## Your objective
Transcribe each entry exactly as it appears, leaving out any picture it holds.

## Supplied material
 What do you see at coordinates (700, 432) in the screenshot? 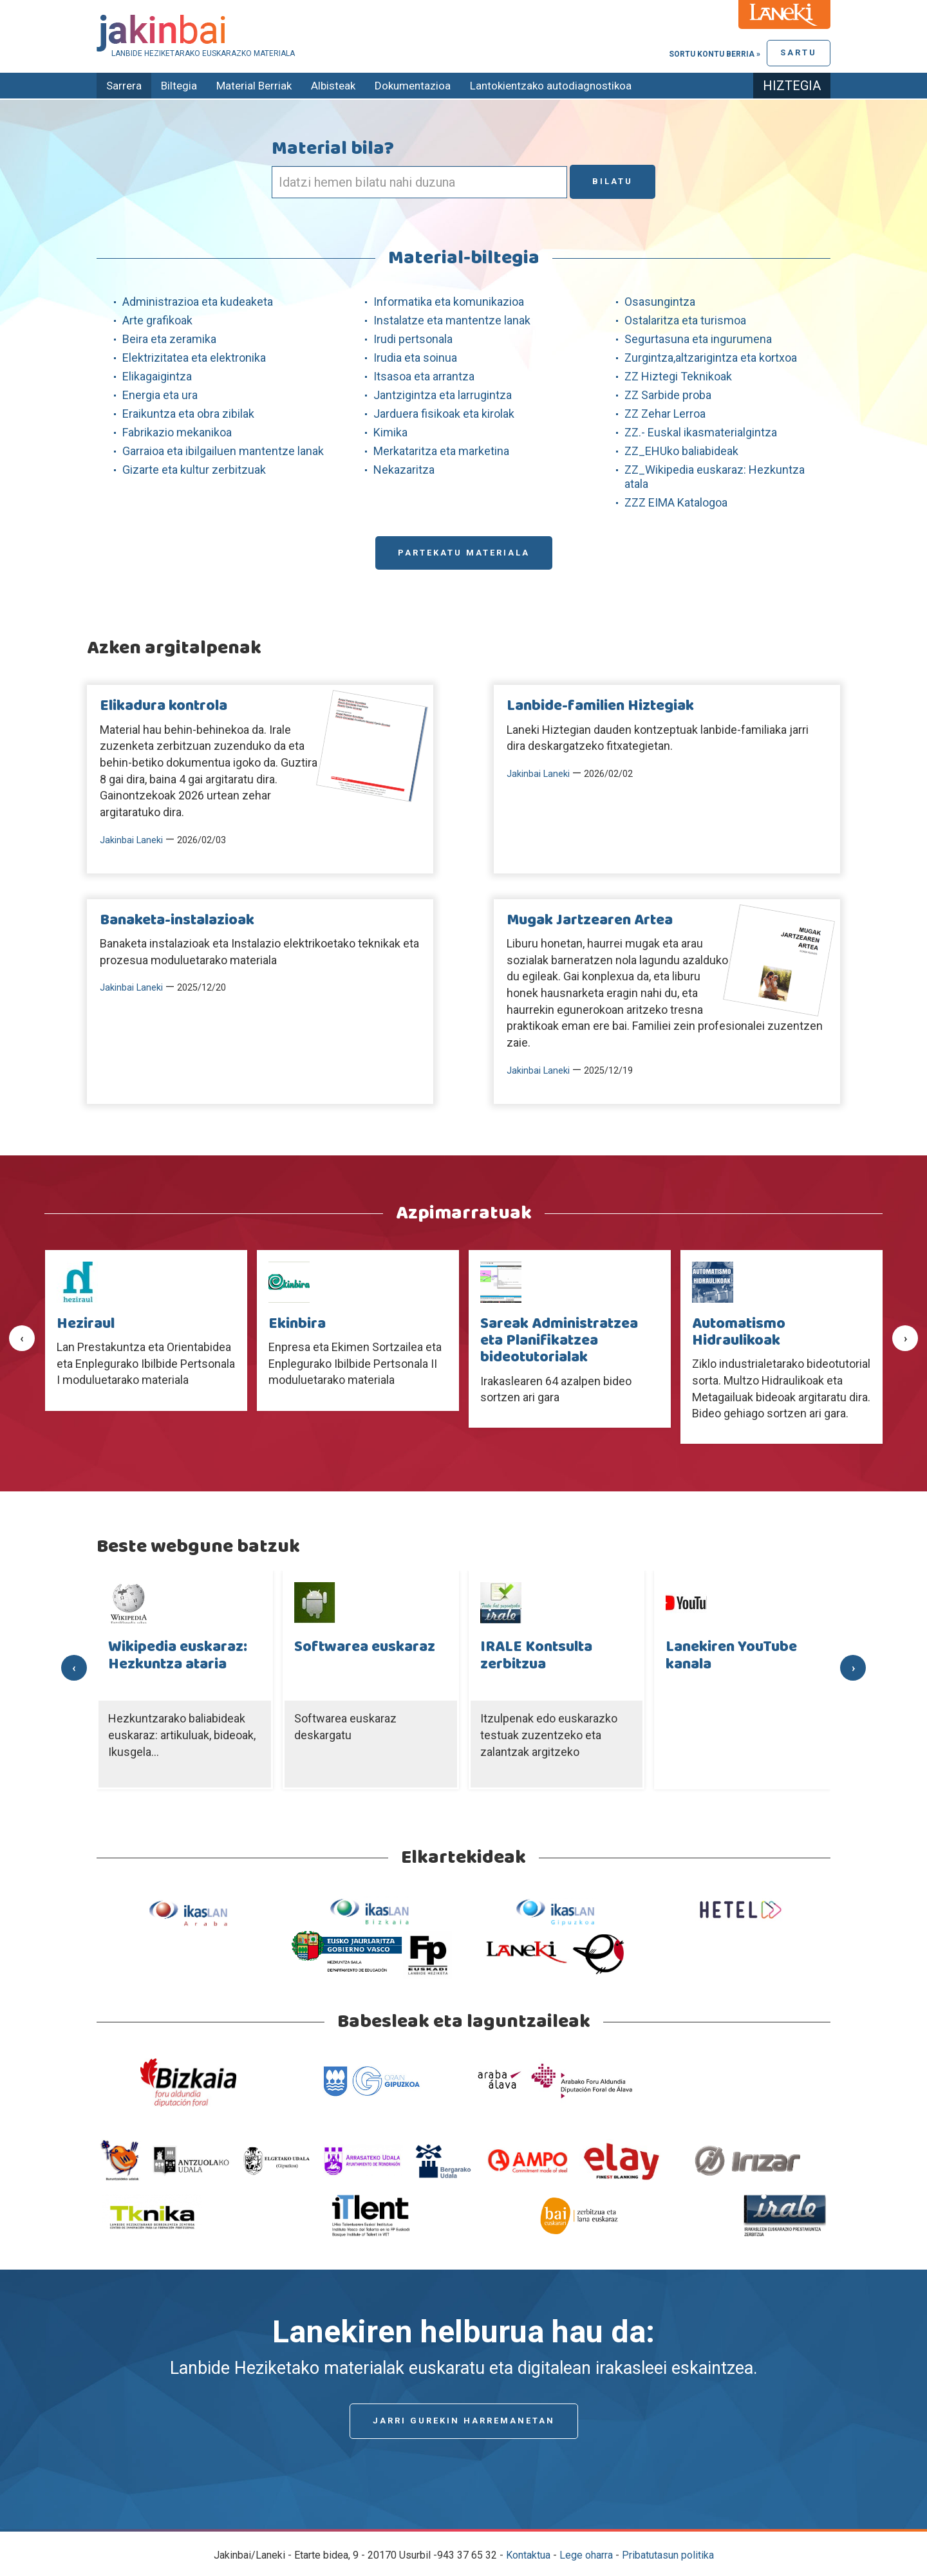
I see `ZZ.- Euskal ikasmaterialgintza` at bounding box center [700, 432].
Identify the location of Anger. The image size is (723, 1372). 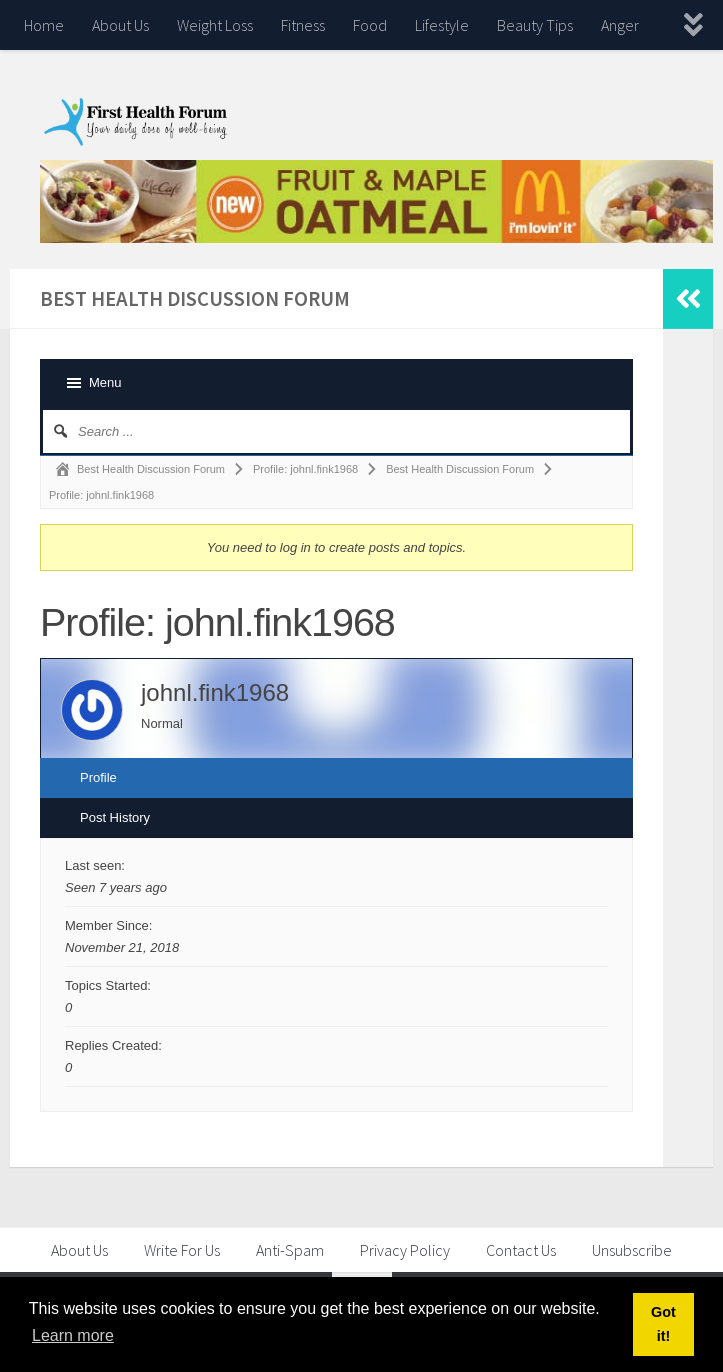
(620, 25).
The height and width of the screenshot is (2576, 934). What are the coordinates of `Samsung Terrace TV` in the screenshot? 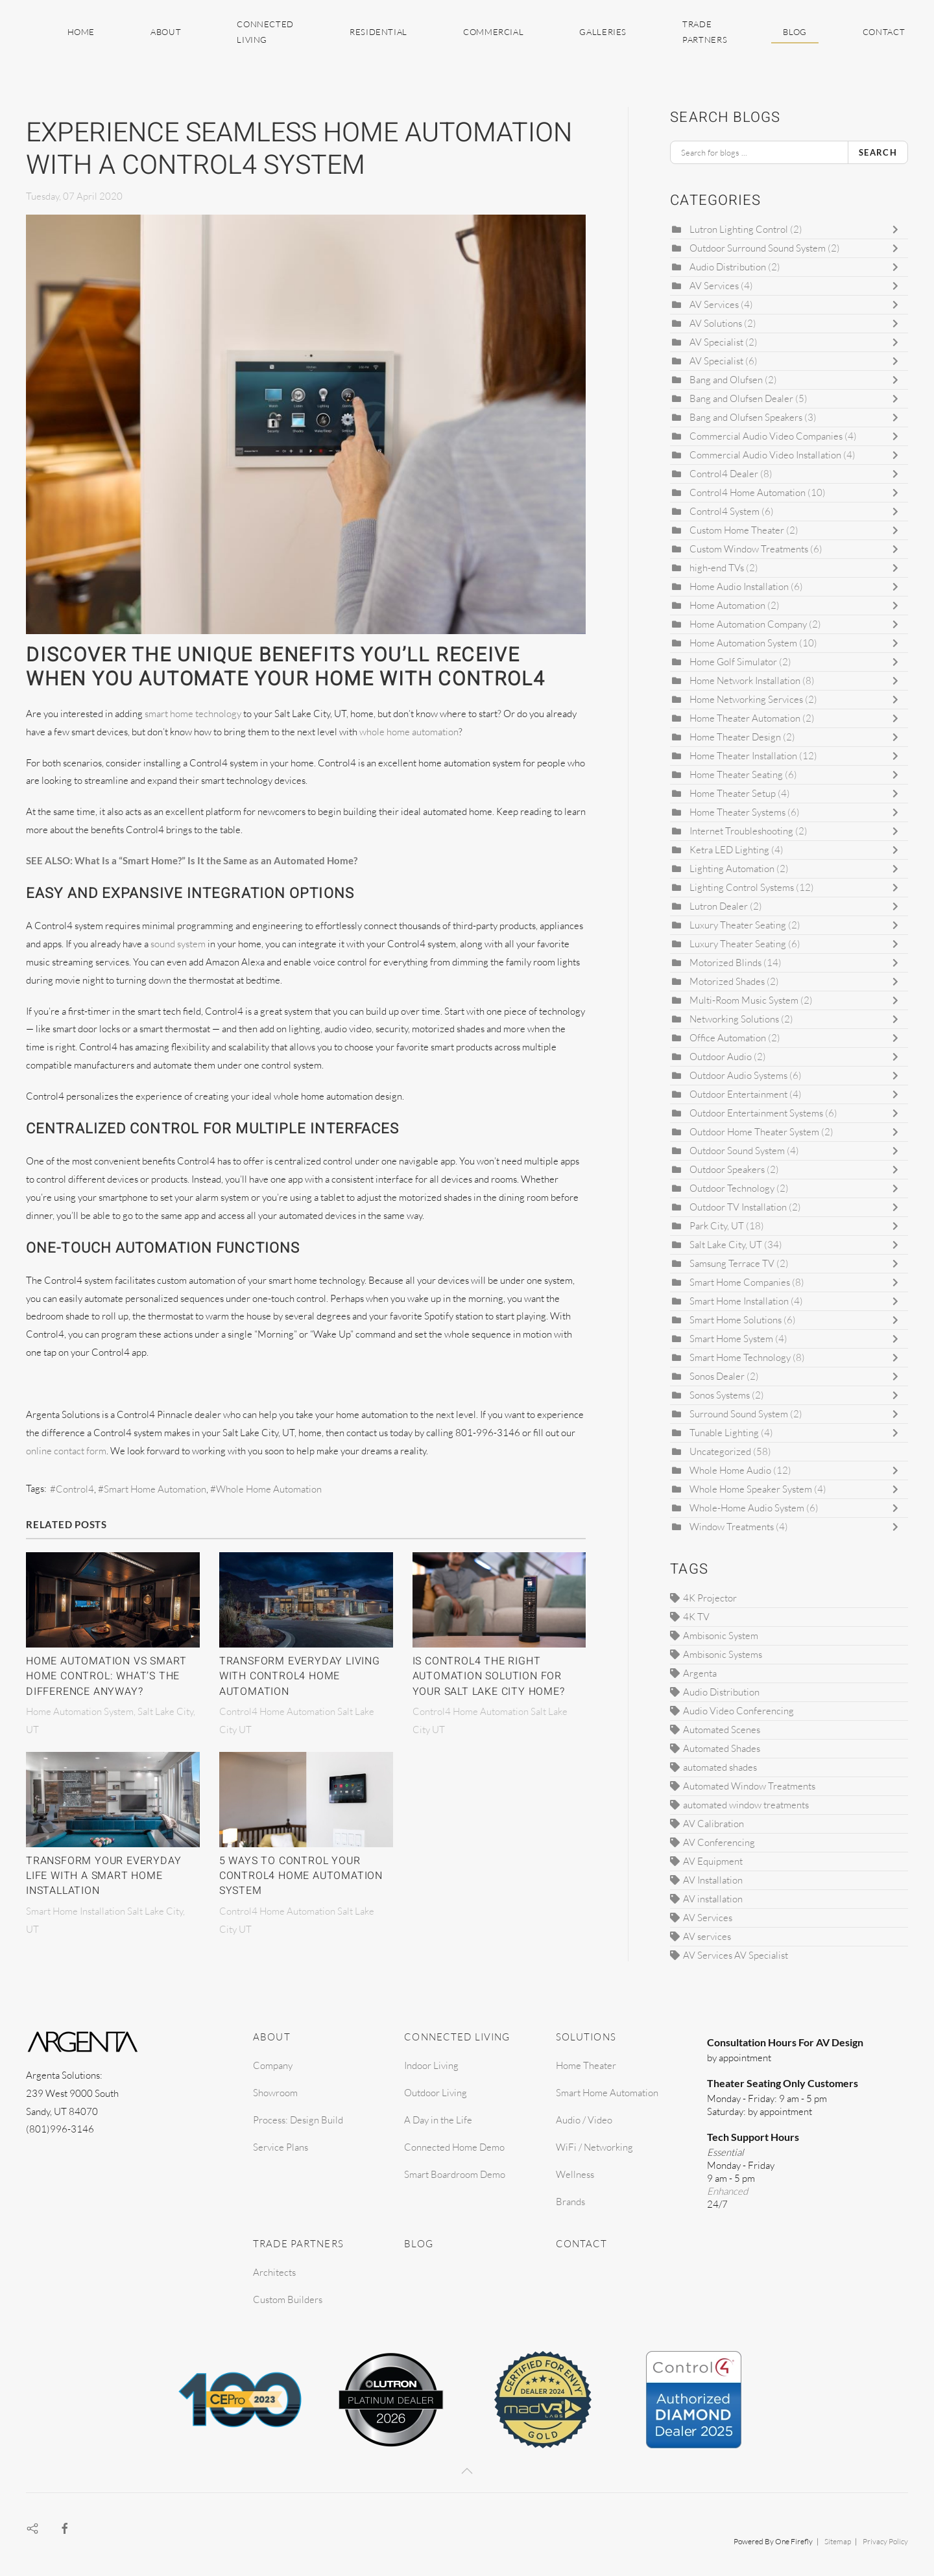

## Response for this exercise
 What do you see at coordinates (700, 432) in the screenshot? 
I see `ZZ.- Euskal ikasmaterialgintza` at bounding box center [700, 432].
Identify the location of Anger. The image size is (723, 1372). 
(620, 25).
The height and width of the screenshot is (2576, 934). What are the coordinates of `Samsung Terrace TV` in the screenshot? 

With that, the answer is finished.